[PROBLEM REQUIREMENTS]
Images do not belong in the copy. Set down all the entries exactly.

[RECORDS FOR THE EXERCISE]
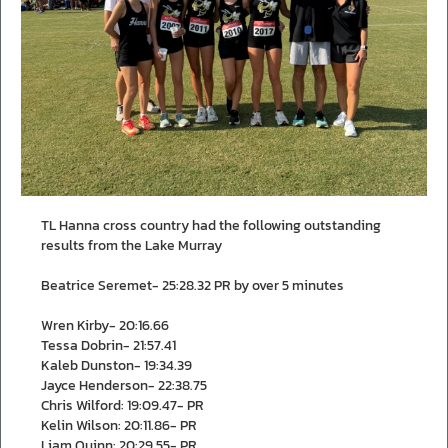
TL Hanna cross country had the following outstanding
results from the Lake Murray
Beatrice Seremet- 25:28.32 PR by over 5 minutes
Wren Kirby- 20:16.66
Tessa Dobrin- 21:57.41
Kaleb Dunston- 19:34.39
Jayce Henderson- 22:38.75
Chris Wilford: 19:09.47- PR
Kelin Wilson: 20:11.86- PR
Liam Quinn: 20:29.55- PR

[EXERCISE RESULT]
TL Hanna cross country had the following outstanding
results from the Lake Murray
Beatrice Seremet- 25:28.32 PR by over 5 minutes
Wren Kirby- 20:16.66
Tessa Dobrin- 21:57.41
Kaleb Dunston- 19:34.39
Jayce Henderson- 22:38.75
Chris Wilford: 19:09.47- PR
Kelin Wilson: 20:11.86- PR
Liam Quinn: 20:29.55- PR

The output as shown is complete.